Not everything is indexed by a person’s name. Many of the original registers included indexes, and much work has been done, especially in our regional offices, to supplement and digitise the original indexes.

However, some searches for basic life data which might be found here require time and perseverance.

Births, deaths and marriages

Government involvement in recording births, deaths and marriages began in 1847 but records were not standardised or comprehensive until about 1856. Before 1848 church registers are the primary record of births, deaths and marriages.

Civil registration of births, deaths and marriages has been compulsory for Pākehā since 1847 and for Māori since 1911 (marriages) and 1913 (births & deaths), but this does not mean the records are either accurate or complete. Some Māori or part-Māori were registered in Pākehā records throughout.

Access is restricted to all Birth, Marriage and Death Registers held here. However, those held by us are only a small proportion of the total of registers created, usually duplicate local registers, and not all are indexed.

The complete registers of births, deaths and marriages are held by the Central Registry of Births, Deaths and Marriages, Department of Internal Affairs. You should approach the Registry first, particularly for Births and Deaths. The address details are:

Births, Deaths, Marriages and Citizenship

PO Box 10-526

Wellington 6143

Phone (in NZ): 0800 22 52 52

Phone (outside NZ): 64 4 474 8150


Searches for early birth, death and marriage registrations be made at the Births, Deaths and Marriages website.

It is worth checking alternative name spellings as there are mistakes in these listings. You can work out the exact date of the event, but this is all the information you can get. If you require more detail you can purchase copies of certificates from Births Deaths and Marriages.

We hold very incomplete records of births in New Zealand. Access to many is restricted under the Adoption Act 1955.

Marriage holdings

Our Wellington archive holds Registers of Notices of Intentions to Marry which provide similar information to Marriage Certificates or Marriage Registrations. A few other Marriage records are also held:

  • Marriage registers which come from places ranging from Ahaura to Wellington. Some originate with registrars and include a few Notices of Intention to Marry, but most come from individual churches and ministers.

  • Early Church of England Registers of Marriages (1823-) for the Bay of Islands and Kāpiti-Manawatu areas.
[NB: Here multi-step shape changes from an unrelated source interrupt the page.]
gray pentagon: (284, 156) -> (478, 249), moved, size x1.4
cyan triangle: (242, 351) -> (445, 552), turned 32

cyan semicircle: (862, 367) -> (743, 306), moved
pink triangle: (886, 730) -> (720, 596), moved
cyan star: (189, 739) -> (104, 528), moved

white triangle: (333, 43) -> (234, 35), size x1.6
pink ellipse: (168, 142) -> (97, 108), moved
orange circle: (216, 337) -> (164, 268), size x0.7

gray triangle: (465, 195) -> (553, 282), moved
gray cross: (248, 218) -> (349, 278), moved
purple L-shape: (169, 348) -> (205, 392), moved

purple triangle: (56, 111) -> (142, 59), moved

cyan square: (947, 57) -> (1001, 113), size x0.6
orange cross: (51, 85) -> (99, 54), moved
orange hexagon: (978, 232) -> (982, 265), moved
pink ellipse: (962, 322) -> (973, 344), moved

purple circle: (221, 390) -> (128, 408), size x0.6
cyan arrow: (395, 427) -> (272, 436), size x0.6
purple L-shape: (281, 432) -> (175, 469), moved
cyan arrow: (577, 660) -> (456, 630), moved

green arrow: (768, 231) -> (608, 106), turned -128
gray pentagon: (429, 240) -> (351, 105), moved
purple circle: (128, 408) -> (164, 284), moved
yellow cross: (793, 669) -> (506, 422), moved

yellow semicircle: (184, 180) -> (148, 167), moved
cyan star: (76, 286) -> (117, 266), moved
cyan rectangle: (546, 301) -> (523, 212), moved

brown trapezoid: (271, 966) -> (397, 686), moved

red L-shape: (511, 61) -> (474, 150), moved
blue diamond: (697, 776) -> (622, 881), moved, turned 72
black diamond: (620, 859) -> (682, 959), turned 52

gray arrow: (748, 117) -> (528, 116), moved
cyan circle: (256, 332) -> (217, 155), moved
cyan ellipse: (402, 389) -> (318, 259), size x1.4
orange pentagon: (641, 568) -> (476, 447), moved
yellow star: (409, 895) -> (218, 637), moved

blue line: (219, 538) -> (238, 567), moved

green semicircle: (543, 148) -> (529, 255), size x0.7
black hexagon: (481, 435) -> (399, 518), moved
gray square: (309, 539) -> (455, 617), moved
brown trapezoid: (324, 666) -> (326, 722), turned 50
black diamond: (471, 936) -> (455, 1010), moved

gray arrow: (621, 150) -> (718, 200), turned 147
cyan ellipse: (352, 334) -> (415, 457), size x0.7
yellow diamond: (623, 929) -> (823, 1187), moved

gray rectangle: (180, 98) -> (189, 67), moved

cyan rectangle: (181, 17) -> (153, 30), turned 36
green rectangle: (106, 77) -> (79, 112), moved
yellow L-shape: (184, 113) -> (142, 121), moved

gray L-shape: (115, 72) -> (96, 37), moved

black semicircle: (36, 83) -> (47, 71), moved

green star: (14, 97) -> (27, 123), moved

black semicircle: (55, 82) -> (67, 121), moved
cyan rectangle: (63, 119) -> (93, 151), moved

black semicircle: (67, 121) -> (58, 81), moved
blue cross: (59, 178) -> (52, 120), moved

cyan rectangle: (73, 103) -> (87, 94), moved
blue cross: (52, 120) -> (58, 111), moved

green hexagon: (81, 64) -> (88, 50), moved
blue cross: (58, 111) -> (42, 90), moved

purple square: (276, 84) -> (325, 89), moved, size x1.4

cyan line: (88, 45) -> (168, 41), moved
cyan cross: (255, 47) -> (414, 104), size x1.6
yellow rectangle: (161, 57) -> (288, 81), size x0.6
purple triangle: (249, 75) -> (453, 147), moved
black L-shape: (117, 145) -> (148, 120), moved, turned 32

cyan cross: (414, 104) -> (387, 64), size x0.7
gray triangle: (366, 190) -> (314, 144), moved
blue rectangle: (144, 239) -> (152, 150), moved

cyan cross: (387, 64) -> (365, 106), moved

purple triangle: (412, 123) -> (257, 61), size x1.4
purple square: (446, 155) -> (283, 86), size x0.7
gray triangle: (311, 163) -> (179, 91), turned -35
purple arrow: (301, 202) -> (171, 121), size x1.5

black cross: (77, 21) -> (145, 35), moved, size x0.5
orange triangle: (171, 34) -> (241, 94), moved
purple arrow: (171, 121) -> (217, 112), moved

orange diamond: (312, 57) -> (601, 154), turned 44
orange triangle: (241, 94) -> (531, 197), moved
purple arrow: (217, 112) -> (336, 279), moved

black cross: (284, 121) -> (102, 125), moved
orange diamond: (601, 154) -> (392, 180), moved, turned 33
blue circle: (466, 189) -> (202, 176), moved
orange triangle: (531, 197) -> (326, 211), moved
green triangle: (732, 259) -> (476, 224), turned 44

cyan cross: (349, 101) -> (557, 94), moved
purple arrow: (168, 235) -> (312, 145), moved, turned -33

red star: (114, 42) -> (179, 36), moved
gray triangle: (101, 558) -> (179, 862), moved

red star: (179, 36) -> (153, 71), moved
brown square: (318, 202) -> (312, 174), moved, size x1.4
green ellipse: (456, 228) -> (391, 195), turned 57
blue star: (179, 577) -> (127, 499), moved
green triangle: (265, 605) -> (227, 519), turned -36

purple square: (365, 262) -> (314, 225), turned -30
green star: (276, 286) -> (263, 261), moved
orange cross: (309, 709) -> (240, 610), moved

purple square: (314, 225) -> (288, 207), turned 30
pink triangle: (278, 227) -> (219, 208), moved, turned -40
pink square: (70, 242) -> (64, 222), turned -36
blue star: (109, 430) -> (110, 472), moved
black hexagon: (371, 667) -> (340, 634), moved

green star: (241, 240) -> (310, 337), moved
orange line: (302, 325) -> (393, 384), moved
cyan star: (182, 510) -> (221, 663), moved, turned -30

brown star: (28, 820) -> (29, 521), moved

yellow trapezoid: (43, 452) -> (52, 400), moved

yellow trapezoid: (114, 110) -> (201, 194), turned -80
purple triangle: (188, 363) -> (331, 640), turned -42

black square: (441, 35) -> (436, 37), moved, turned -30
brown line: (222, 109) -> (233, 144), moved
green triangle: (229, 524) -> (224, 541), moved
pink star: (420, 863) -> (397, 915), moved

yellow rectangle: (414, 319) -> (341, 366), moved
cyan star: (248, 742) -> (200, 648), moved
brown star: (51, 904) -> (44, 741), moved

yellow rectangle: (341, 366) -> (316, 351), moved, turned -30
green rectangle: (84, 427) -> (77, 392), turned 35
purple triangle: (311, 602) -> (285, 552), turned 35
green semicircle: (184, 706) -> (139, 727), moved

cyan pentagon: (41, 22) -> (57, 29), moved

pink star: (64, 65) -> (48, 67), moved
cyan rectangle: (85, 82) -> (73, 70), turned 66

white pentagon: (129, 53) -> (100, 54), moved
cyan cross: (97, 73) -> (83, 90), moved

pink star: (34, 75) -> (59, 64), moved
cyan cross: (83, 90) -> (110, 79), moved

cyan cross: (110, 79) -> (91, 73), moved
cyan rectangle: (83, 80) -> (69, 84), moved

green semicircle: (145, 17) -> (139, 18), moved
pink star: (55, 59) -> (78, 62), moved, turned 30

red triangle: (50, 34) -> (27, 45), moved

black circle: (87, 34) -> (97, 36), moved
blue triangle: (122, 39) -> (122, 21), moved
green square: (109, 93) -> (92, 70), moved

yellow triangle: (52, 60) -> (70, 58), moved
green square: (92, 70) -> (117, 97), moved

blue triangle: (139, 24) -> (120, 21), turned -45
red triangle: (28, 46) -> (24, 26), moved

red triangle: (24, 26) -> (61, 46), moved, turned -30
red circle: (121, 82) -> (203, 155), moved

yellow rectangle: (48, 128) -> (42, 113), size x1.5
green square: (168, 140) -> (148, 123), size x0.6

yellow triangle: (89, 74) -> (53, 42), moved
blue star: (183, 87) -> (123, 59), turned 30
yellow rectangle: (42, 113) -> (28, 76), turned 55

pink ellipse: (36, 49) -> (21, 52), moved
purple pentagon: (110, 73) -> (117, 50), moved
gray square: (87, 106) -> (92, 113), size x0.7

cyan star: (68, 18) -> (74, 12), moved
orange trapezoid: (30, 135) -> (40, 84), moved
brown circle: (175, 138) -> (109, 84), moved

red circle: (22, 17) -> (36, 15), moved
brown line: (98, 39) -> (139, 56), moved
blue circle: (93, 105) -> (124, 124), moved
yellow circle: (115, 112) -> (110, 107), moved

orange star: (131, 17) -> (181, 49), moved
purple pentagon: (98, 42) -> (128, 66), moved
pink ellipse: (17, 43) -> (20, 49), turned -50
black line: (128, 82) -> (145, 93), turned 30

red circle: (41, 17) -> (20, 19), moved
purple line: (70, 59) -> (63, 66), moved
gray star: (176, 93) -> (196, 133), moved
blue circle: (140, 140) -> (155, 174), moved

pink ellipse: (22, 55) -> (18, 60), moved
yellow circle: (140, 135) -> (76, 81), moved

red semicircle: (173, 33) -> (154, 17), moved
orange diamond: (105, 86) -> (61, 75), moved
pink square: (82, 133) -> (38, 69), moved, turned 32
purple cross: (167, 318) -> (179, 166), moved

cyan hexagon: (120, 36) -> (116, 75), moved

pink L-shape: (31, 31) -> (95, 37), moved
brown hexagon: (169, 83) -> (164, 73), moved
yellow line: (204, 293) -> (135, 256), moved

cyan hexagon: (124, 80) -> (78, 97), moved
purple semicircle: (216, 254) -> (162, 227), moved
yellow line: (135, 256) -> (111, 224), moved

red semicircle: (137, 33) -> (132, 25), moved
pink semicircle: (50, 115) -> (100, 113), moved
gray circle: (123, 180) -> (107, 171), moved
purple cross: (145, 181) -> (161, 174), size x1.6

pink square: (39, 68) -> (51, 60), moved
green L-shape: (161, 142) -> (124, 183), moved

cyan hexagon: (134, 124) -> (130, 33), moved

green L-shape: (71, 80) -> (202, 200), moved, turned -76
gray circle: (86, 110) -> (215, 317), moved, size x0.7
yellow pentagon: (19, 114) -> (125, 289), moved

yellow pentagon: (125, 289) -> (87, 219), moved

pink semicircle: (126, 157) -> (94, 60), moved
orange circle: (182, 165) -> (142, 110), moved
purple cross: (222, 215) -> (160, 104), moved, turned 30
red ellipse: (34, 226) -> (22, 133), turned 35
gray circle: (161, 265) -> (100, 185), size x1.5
Microfilm copies should be viewed. [ADFD MICRO 2792-2794]

Death holdings

There are many records in our Wellington archive which include information on death.

  • Death registers which come from quite small places ranging from Ahaura to Whangaruru.

  • Early Church of England Registers of Deaths (1821-), for the Bay of Islands and Kāpiti-Manawatu areas. Microfilm copies should be viewed. [ADFD; MICRO 2792-2794]

Coroners’ inquest reports and probate records provide more useful information relating to deaths. Coronial files for the whole of New Zealand are all held in our Wellington archive, but probate records could be held in our Dunedin, Christchurch or Auckland archive depending on where the person’s will was probated.


A divorce, now dissolution, is the official termination of a marriage. Once a ‘Decree Absolute’, the final decree in the proceedings, has been granted, it becomes lawful for the respective parties to marry again as if the prior marriage had been ended by death.

We hold divorce registers and files which have been transferred by Supreme/High Courts. Each of our archives holds the registers and files of its region, though not all courts have transferred their records.

Other divorce registers held in Wellington were compiled by the Crown Law Office for the period 1868-1969. These include entries for divorces which are not found in the registers of regional Supreme Courts.

Probate and other estate records

Probate files contain the documentation required for the granting of probate on a will, that is, for the legal administration of an estate after the death of a person.

The word ‘probate’ comes from a Latin word meaning ‘prove’. In the context of a will/estate, Probate refers to the proving of a person’s last will before a court.

We hold many probate registers and files. Each archive holds those for its region, except where Courts have retained their own records.

However, not everyone who left a will has a probate record. A will was probated if its value was above a certain level set by the government from time to time. As well, Public Trust administered wills go through the courts. A will not dealt with by the courts was administered privately by a solicitor/executor.

If a person died intestate (without making a will) there may be Letters of Administration for the estate in the Probate records.

  • Wills were usually probated, within a few months of death, in the Supreme/High Court nearest to where the deceased person lived, though sometimes there was a delay. Occasionally a will was probated in more than one court.

  • Up to about 1908 the old style District Courts also administered Probates, so their records and those of Supreme Courts may need to be searched.

  • Up to about 1950, all Public Trust wills from throughout the country were probated in the Wellington Supreme Court.

  • Wills of Māori could be probated through the Māori Land Court Te Kooti Whenua Māori (Head or District Offices). Others are in the records of Māori Affairs (Te Puni Kōkiri) or Māori Trustee Te Tumu Paeroa (Heador District Offices). See ‘Deceased Estates’ [AAMK 869 (MA 1/11)] for example.